Single-cell architecture of purinergic signaling in human cord blood hematopoietic stem and progenitor cells
摘要
Purinergic signaling has emerged as a key regulator of hematopoietic stem and progenitor cell (HSPC) trafficking, metabolism, and innate immune responsiveness. Our previous studies demonstrated that extracellular ATP promotes HSPC mobilization, homing, and engraftment by activating P2X purinergic receptors and engaging the Nlrp3 inflammasome downstream, whereas enzymatic conversion of ATP to extracellular adenosine exerts opposite, anti-inflammatory effects. Subsequently, we postulated that purinergic signaling is an evolutionarily ancient regulatory system that remains intrinsically embedded within the hematopoietic stem cell program. However, its transcriptional organization across distinct human HSPC subsets remains unknown. We applied single-cell RNA sequencing to human umbilical cord blood–derived CD133⁺Lin⁻CD45⁺ and CD34⁺Lin⁻CD45⁺ cells enriched for HSPCs.
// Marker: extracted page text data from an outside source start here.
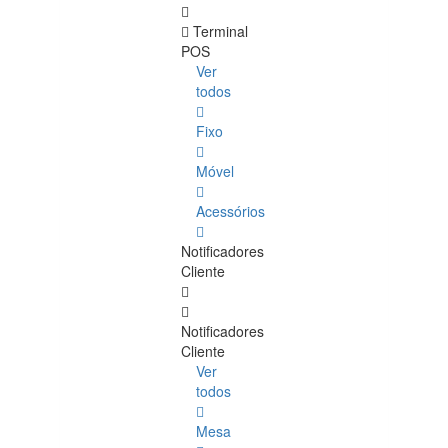
Terminal
POS
Ver
todos
Fixo
Móvel
Acessórios
Notificadores
Cliente
Notificadores
Cliente
Ver
todos
Mesa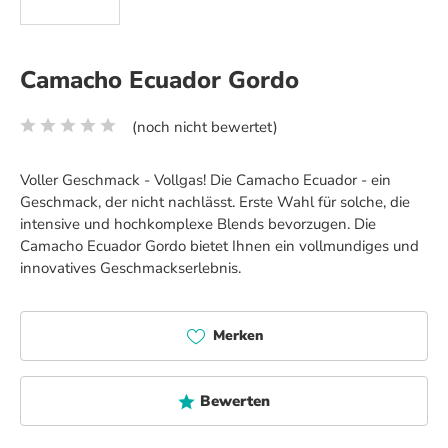
Camacho Ecuador Gordo
(noch nicht bewertet)
Durchschnittliche Bewertung von 0 von 5 Sternen
Voller Geschmack - Vollgas! Die Camacho Ecuador - ein
Geschmack, der nicht nachlässt. Erste Wahl für solche, die
intensive und hochkomplexe Blends bevorzugen. Die
Camacho Ecuador Gordo bietet Ihnen ein vollmundiges und
innovatives Geschmackserlebnis.
Merken
Bewerten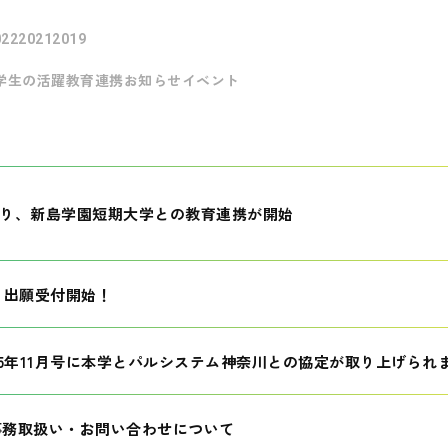
022
2021
2019
学生の活躍
教育連携
お知らせ
イベント
月より、新島学園短期大学との教育連携が開始
生 出願受付開始！
25年11月号に本学とパルシステム神奈川との協定が取り上げられ
事務取扱い・お問い合わせについて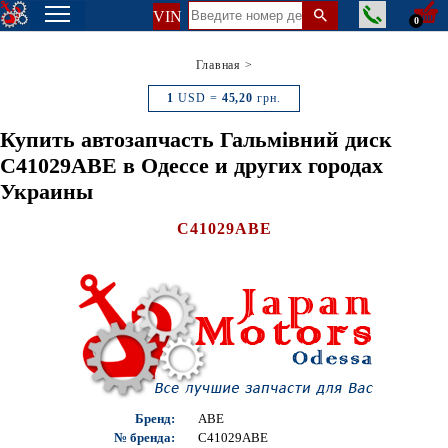
VIN
0
Главная
>
1
USD =
45,20
грн.
Купить автозапчасть Гальмівний диск
C41029ABE в Одессе и других городах
Украины
C41029ABE
Бренд:
ABE
№ бренда:
C41029ABE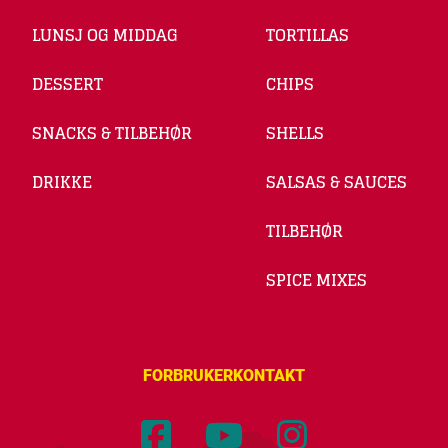
LUNSJ OG MIDDAG
TORTILLAS
DESSERT
CHIPS
SNACKS & TILBEHØR
SHELLS
DRIKKE
SALSAS & SAUCES
TILBEHØR
SPICE MIXES
FORBRUKERKONTAKT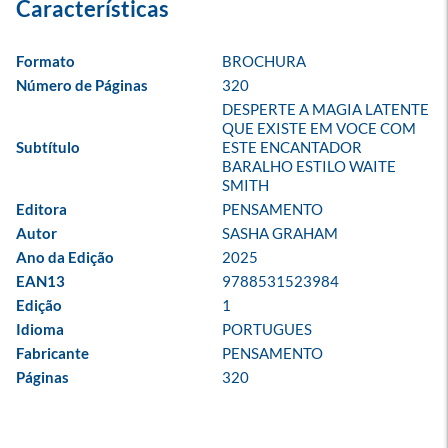
Formato
BROCHURA
Número de Páginas
320
DESPERTE A MAGIA LATENTE 
QUE EXISTE EM VOCE COM 
Subtítulo
ESTE ENCANTADOR 
BARALHO ESTILO WAITE 
SMITH
Editora
PENSAMENTO
Autor
SASHA GRAHAM
Ano da Edição
2025
EAN13
9788531523984
Edição
1
Idioma
PORTUGUES
Fabricante
PENSAMENTO
Páginas
320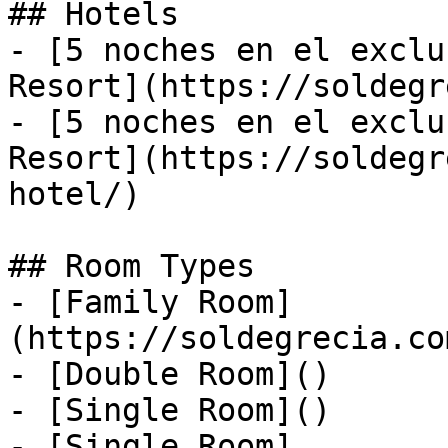
## Hotels

- [5 noches en el exclu
Resort](https://soldegr
- [5 noches en el exclu
Resort](https://soldegr
hotel/)

## Room Types

- [Family Room]
(https://soldegrecia.co
- [Double Room]()

- [Single Room]()

- [Single Room]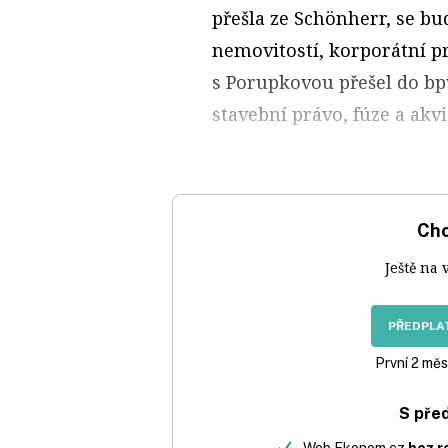
přešla ze Schönherr, se b
nemovitostí, korporátní pr
s Porupkovou přešel do bp
stavební právo, fúze a akv
Chc
Ještě na 
PŘEDPLAT
První 2 měs
S pře
Web Ekonom.cz
bez r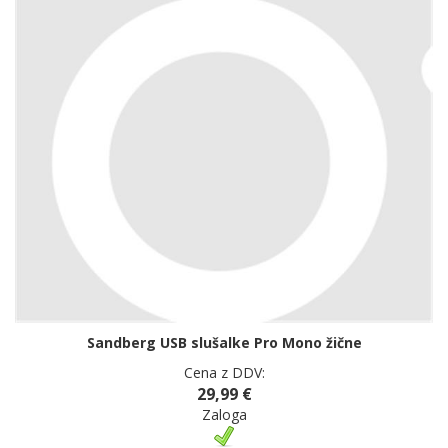
Sandberg USB slušalke Pro Mono žične
Cena z DDV:
29,99 €
Zaloga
We identified transcriptionally distinct clusters representing primitive progenitors and lineage-primed intermediates, and we demonstrated a hierarchical organization of purinergic receptors and nucleotide-metabolizing enzymes across these populations. Primitive HSPCs exhibited a restricted purinergic repertoire coupled with intracellular nucleotide recycling machinery, consistent with a tightly regulated metabolic–immune state. Lineage-biased clusters showed selective enrichment of receptors and ectonucleotidases associated with inflammatory activation, migration, and fate commitment. Together, these findings establish purinergic signaling as a fundamental, cell-intrinsic regulator of early hematopoiesis and highlight how this ancient signaling pathway shapes human stem cell fate decisions.